** SOURCE MATERIAL follows **

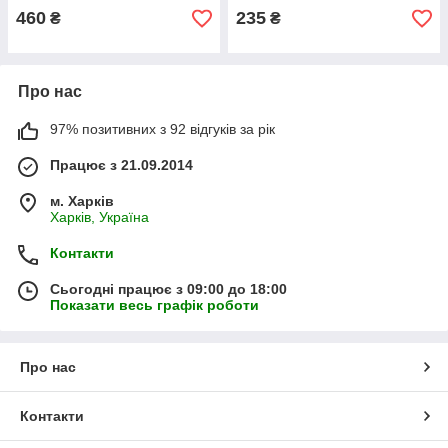
його можна використовувати в будь-який час,
460
235
₴
₴
в будь-якому місці і навіть ділитися на час з сусідами.
Купити відлякувач
Про нас
97% позитивних з 92 відгуків за рік
Працює з 21.09.2014
м. Харків
Харків, Україна
Контакти
Сьогодні працює з 09:00 до 18:00
Показати весь графік роботи
Про нас
Контакти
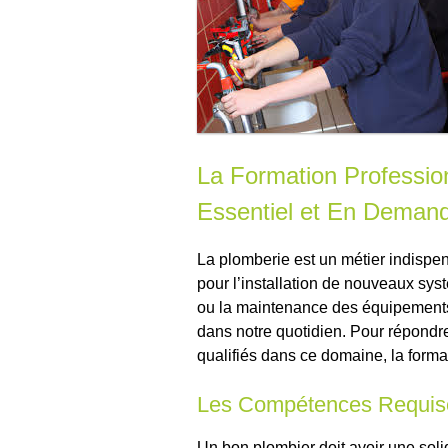
La Formation Profession
Essentiel et En Deman
La plomberie est un métier indispe
pour l’installation de nouveaux sys
ou la maintenance des équipements s
dans notre quotidien. Pour répondr
qualifiés dans ce domaine, la forma
Les Compétences Requis
Un bon plombier doit avoir une sol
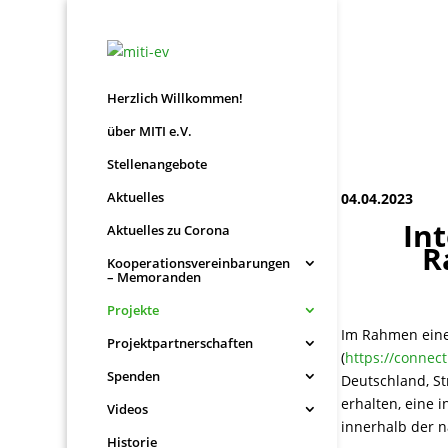
Herzlich Willkommen!
über MITI e.V.
Stellenangebote
Aktuelles
04.04.2023
In
Aktuelles zu Corona
R
Kooperationsvereinbarungen
– Memoranden
Projekte
Im Rahmen eine
Projektpartnerschaften
(
https://connec
Spenden
Deutschland, Str
erhalten, eine 
Videos
innerhalb der n
Historie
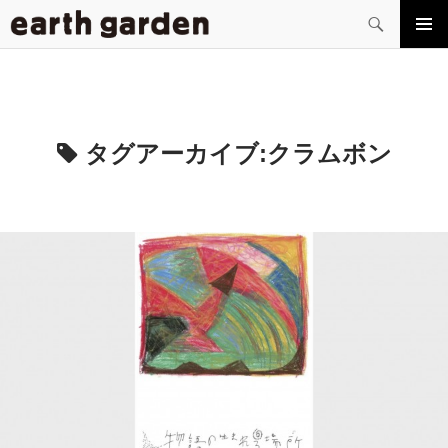
検
索
コ
メイン
ン
メニュ
テ
ー
ン
ツ
へ
タグアーカイブ:
クラムボン
ス
キ
ッ
プ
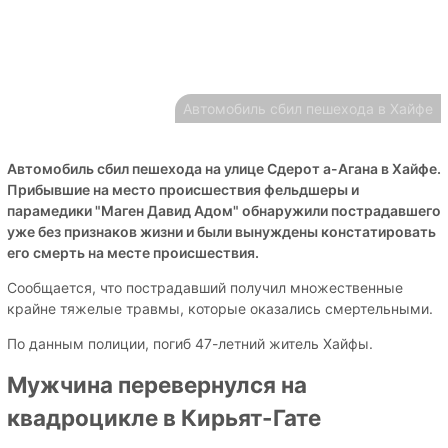
Автомобиль сбил пешехода в Хайфе
Автомобиль сбил пешехода на улице Cдерот а-Агана в Хайфе.
Прибывшие на место происшествия фельдшеры и
парамедики "Маген Давид Адом" обнаружили пострадавшего
уже без признаков жизни и были вынуждены констатировать
его смерть на месте происшествия.
Сообщается, что пострадавший получил множественные
крайне тяжелые травмы, которые оказались смертельными.
По данным полиции, погиб 47-летний житель Хайфы.
Мужчина перевернулся на
квадроцикле в Кирьят-Гате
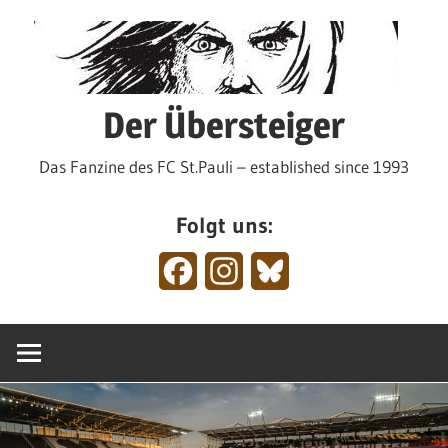
Zum
Inhalt
springen
Der Übersteiger
Das Fanzine des FC St.Pauli – established since 1993
Folgt uns:
Facebook
Instagram
Bluesky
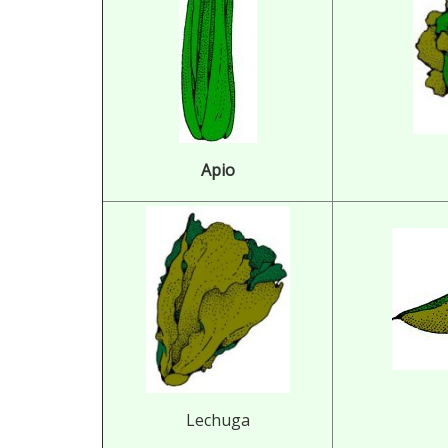
Apio
Lechuga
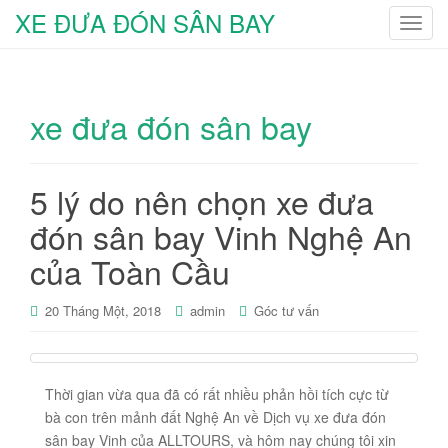
XE ĐƯA ĐÓN SÂN BAY
T
o
g
g
xe đưa đón sân bay
l
e
n
a
5 lý do nên chọn xe đưa
v
đón sân bay Vinh Nghệ An
i
g
của Toàn Cầu
a
t
20 Tháng Một, 2018
admin
Góc tư vấn
i
o
n
Thời gian vừa qua đã có rất nhiều phản hồi tích cực từ
bà con trên mảnh đất Nghệ An về Dịch vụ xe đưa đón
sân bay Vinh của ALLTOURS, và hôm nay chúng tôi xin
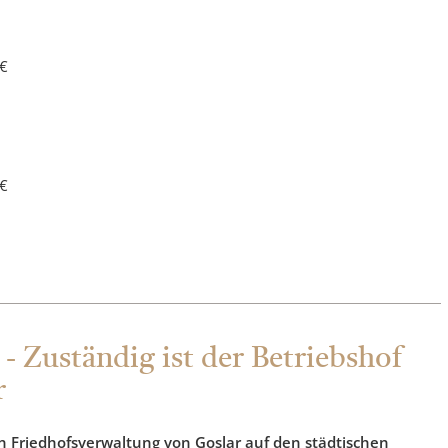
 €
 €
- Zuständig ist der Betriebshof
r
n Friedhofsverwaltung von Goslar auf den städtischen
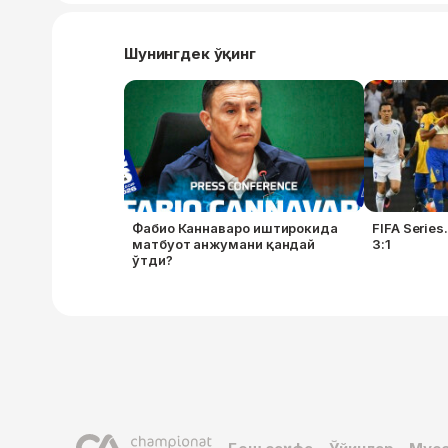
Шунингдек ўқинг
Фабио Каннаваро иштирокида
FIFA Series
матбуот анжумани қандай
3:1
ўтди?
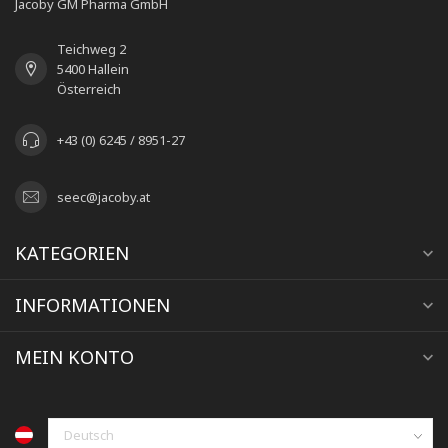
Jacoby GM Pharma GmbH
Teichweg 2
5400 Hallein
Österreich
+43 (0) 6245 / 8951-27
seec@jacoby.at
KATEGORIEN
INFORMATIONEN
MEIN KONTO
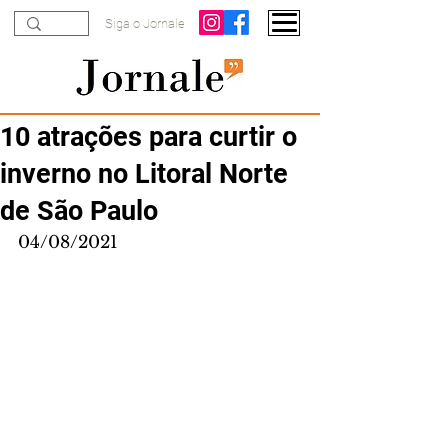
Siga o Jornale
10 atrações para curtir o
inverno no Litoral Norte
de São Paulo
04/08/2021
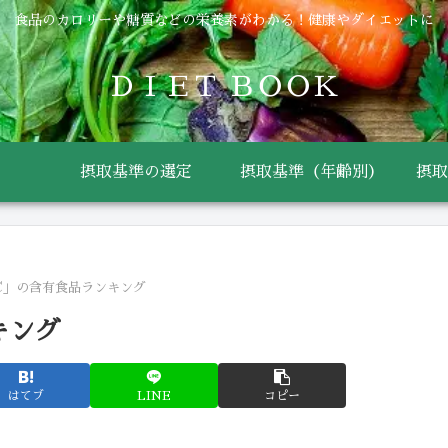
食品のカロリーや糖質などの栄養素がわかる！健康やダイエットに
ＤＩＥＴ ＢＯＯＫ
摂取基準の選定
摂取基準（年齢別）
摂取
C」の含有食品ランキング
キング
はてブ
LINE
コピー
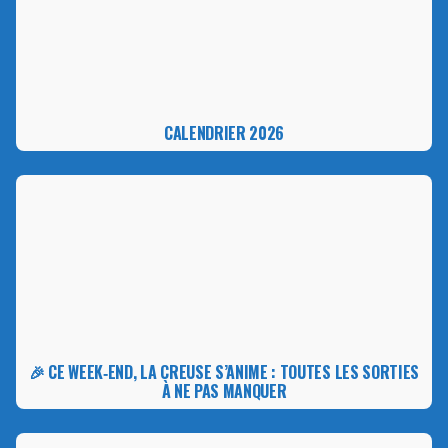
CALENDRIER 2026
🎉 CE WEEK‑END, LA CREUSE S’ANIME : TOUTES LES SORTIES
À NE PAS MANQUER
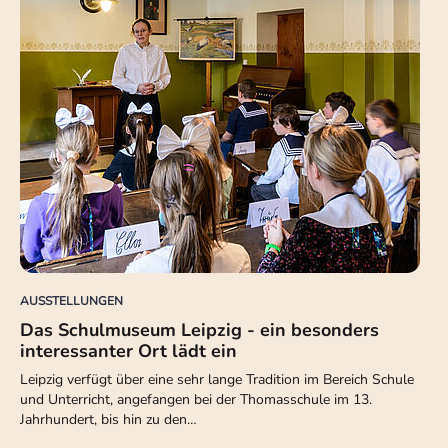
AUSSTELLUNGEN
Das Schulmuseum Leipzig - ein besonders
interessanter Ort lädt ein
Leipzig verfügt über eine sehr lange Tradition im Bereich Schule
und Unterricht, angefangen bei der Thomasschule im 13.
Jahrhundert, bis hin zu den…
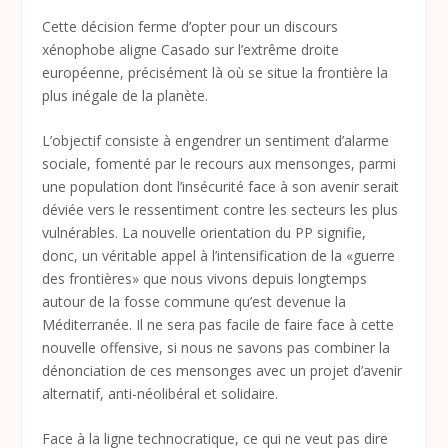
Cette décision ferme d’opter pour un discours
xénophobe aligne Casado sur l’extrême droite
européenne, précisément là où se situe la frontière la
plus inégale de la planète.
L’objectif consiste à engendrer un sentiment d’alarme
sociale, fomenté par le recours aux mensonges, parmi
une population dont l’insécurité face à son avenir serait
déviée vers le ressentiment contre les secteurs les plus
vulnérables. La nouvelle orientation du PP signifie,
donc, un véritable appel à l’intensification de la «guerre
des frontières» que nous vivons depuis longtemps
autour de la fosse commune qu’est devenue la
Méditerranée. Il ne sera pas facile de faire face à cette
nouvelle offensive, si nous ne savons pas combiner la
dénonciation de ces mensonges avec un projet d’avenir
alternatif, anti-néolibéral et solidaire.
Face à la ligne technocratique, ce qui ne veut pas dire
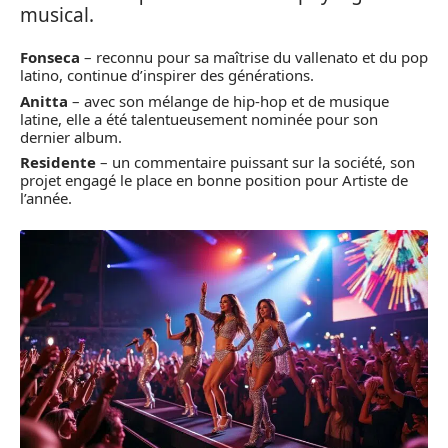
musical.
Fonseca
– reconnu pour sa maîtrise du vallenato et du pop
latino, continue d’inspirer des générations.
Anitta
– avec son mélange de hip-hop et de musique
latine, elle a été talentueusement nominée pour son
dernier album.
Residente
– un commentaire puissant sur la société, son
projet engagé le place en bonne position pour Artiste de
l’année.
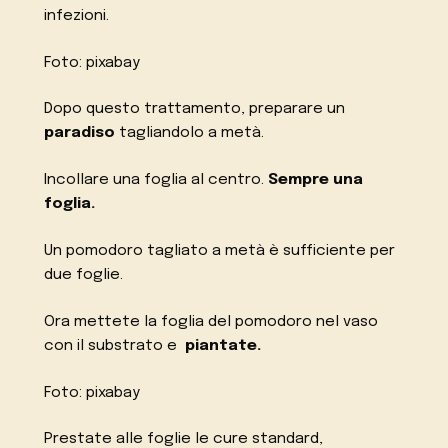
infezioni.
Foto: pixabay
Dopo questo trattamento, preparare un
paradiso
tagliandolo a metà.
Incollare una foglia al centro.
Sempre una
foglia.
Un pomodoro tagliato a metà è sufficiente per
due foglie.
Ora mettete la foglia del pomodoro nel vaso
con il substrato e
piantate.
Foto: pixabay
Prestate alle foglie le cure standard,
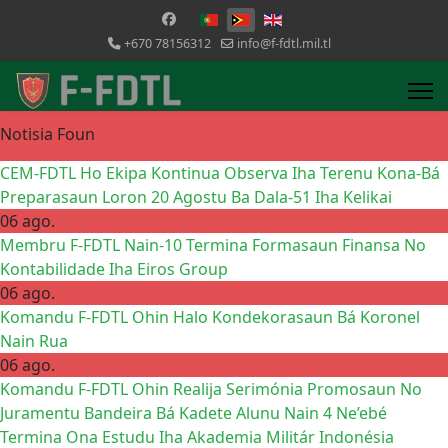
Selecione o seu idioma
+670 78156312
info@f-fdtl.mil.tl
Notisia Foun
CEM-FDTL Ho Ekipa Kontinua Observa Iha Terenu Kona-Bá
Preparasaun Loron 20 Agostu Ba Dala-51 Iha Kelikai
06 ago.
Membru F-FDTL Nain-10 Termina Formasaun Finansa No
Kontabilidade Iha Eiros Group
06 ago.
Komandu F-FDTL Ohin Halo Kondekorasaun Bá Koronel
Nain Rua
06 ago.
Komandu F-FDTL Ohin Realija Serimónia Promosaun No
Juramentu Bandeira Bá Kadete Alunu Nain 4 Ne’ebé
Termina Ona Estudu Iha Akademia Militár Indonésia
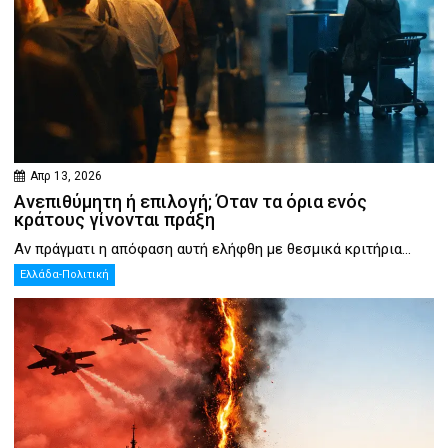
Απρ 13, 2026
Ανεπιθύμητη ή επιλογή; Όταν τα όρια ενός
κράτους γίνονται πράξη
Αν πράγματι η απόφαση αυτή ελήφθη με θεσμικά κριτήρια...
Ελλάδα-Πολιτική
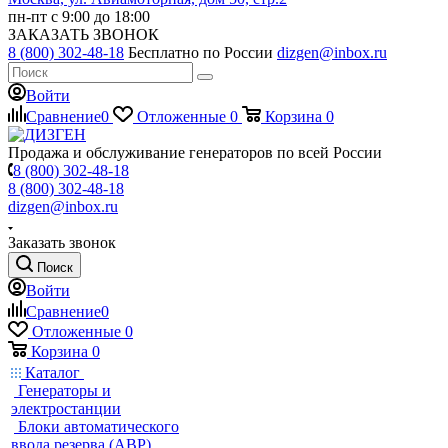
пн-пт с 9:00 до 18:00
ЗАКАЗАТЬ ЗВОНОК
8 (800) 302-48-18
Бесплатно по России
dizgen@inbox.ru
Войти
Сравнение
0
Отложенные
0
Корзина
0
Продажа и обслуживание генераторов по всей России
8 (800) 302-48-18
8 (800) 302-48-18
dizgen@inbox.ru
Заказать звонок
Поиск
Войти
Сравнение
0
Отложенные
0
Корзина
0
Каталог
Генераторы и
электростанции
Блоки автоматического
ввода резерва (АВР)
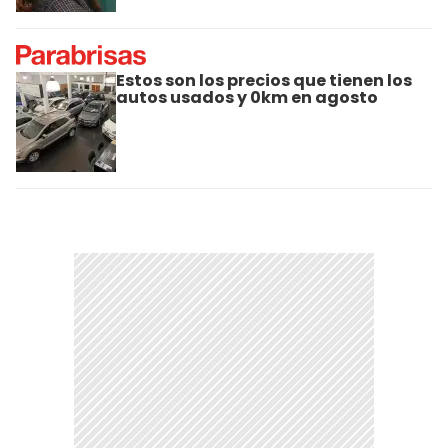
Estos son los precios que tienen los
autos usados y 0km en agosto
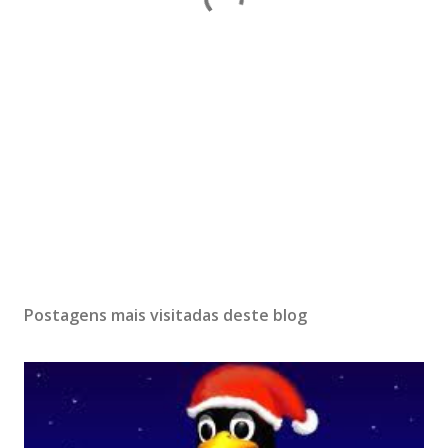
Postagens mais visitadas deste blog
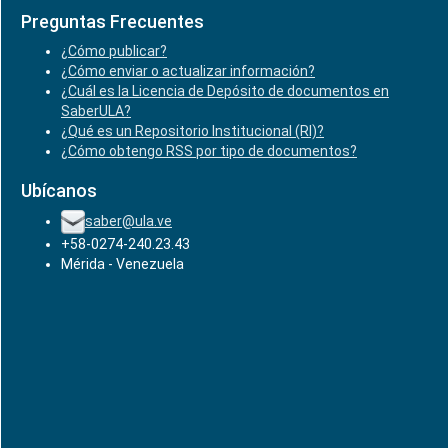
Preguntas Frecuentes
¿Cómo publicar?
¿Cómo enviar o actualizar información?
¿Cuál es la Licencia de Depósito de documentos en
SaberULA?
¿Qué es un Repositorio Institucional (RI)?
¿Cómo obtengo RSS por tipo de documentos?
Ubícanos
saber@ula.ve
+58-0274-240.23.43
Mérida - Venezuela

** End of SOURCE MATERIAL **

## EXERCISE OBJECTIVE
Write out each line above that contains the word "Vinh".

## TASK OUTPUT
đón sân bay Vinh Nghệ An
sân bay Vinh của ALLTOURS, và hôm nay chúng tôi xin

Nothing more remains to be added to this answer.